:: Goal of the exercise ::
Pictures aside, the output must consist of the lines from the one containing "Envía un mensaje al profesional" through the end of the data, reproduced exactly.

______________________________

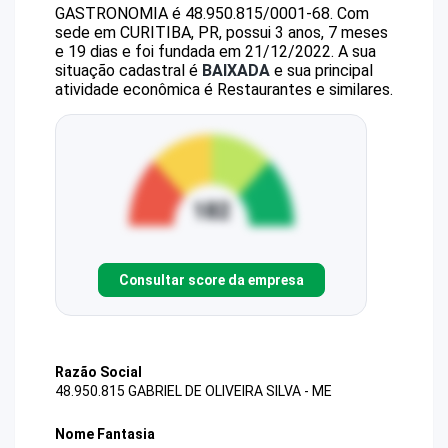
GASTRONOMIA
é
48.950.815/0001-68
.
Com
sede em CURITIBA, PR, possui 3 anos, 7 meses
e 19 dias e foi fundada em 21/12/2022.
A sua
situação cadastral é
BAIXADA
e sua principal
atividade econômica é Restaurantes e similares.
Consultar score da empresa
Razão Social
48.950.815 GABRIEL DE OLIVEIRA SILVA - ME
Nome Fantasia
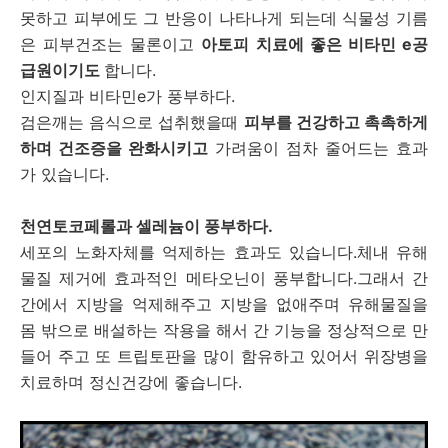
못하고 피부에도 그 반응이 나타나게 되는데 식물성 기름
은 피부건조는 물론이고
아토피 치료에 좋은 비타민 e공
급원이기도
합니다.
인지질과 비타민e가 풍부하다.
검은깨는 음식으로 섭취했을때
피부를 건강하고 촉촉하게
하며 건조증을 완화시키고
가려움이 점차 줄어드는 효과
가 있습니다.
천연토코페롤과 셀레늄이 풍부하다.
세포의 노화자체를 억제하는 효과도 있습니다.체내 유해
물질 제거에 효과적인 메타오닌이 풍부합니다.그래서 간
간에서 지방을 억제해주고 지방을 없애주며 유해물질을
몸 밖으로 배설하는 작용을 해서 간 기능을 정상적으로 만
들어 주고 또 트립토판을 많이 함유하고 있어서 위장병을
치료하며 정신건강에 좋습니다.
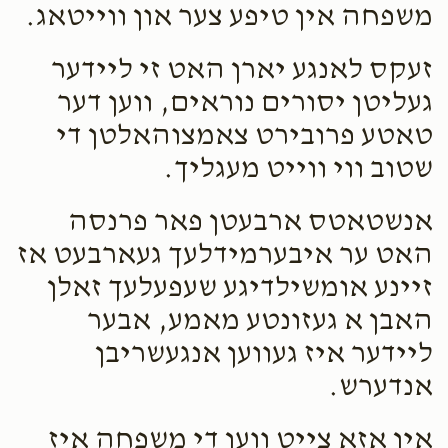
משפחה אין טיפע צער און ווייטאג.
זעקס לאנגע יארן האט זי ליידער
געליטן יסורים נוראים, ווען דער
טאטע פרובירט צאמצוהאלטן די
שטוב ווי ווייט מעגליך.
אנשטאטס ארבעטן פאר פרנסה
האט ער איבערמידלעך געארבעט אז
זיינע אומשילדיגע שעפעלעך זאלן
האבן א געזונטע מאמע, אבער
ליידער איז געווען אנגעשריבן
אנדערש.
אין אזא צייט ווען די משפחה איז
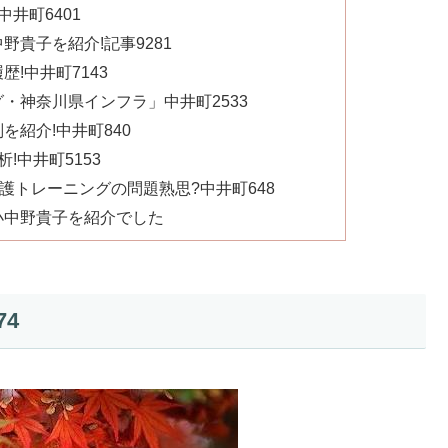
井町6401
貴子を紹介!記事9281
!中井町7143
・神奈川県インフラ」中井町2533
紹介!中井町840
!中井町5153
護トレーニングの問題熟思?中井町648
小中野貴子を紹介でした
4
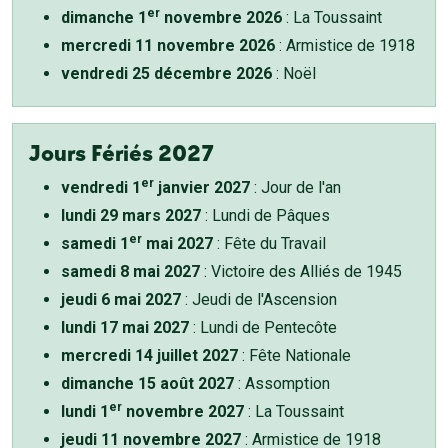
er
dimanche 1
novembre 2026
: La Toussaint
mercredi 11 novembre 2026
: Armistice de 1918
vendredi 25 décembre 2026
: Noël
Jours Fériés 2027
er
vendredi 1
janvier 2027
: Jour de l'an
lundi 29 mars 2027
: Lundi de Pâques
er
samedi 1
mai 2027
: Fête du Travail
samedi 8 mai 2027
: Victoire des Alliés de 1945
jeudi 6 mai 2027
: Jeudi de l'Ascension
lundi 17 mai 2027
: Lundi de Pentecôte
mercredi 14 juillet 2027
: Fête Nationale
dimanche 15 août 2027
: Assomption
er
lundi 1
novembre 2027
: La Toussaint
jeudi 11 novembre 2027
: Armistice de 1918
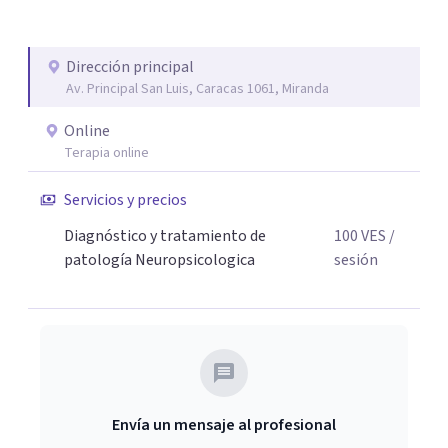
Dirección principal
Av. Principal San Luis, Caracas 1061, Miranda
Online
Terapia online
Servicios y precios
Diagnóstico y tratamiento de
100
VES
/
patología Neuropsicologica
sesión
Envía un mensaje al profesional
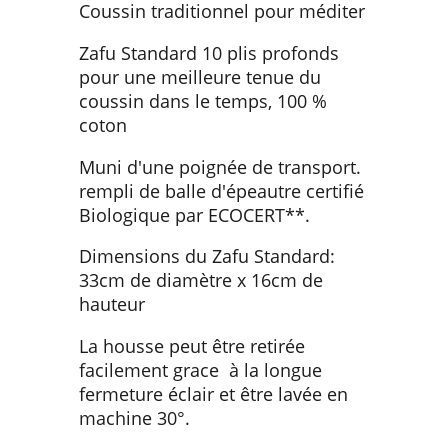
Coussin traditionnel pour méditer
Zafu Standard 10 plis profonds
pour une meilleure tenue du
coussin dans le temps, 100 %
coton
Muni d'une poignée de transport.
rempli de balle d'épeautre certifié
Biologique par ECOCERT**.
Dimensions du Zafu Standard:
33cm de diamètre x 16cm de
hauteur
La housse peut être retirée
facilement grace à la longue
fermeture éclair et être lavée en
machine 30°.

______________________________

:: Answer section ::
Envía un mensaje al profesional
Coussin traditionnel pour méditer
Zafu Standard 10 plis profonds
pour une meilleure tenue du
coussin dans le temps, 100 %
coton
Muni d'une poignée de transport.
rempli de balle d'épeautre certifié
Biologique par ECOCERT**.
Dimensions du Zafu Standard:
33cm de diamètre x 16cm de
hauteur
La housse peut être retirée
facilement grace à la longue
fermeture éclair et être lavée en
machine 30°.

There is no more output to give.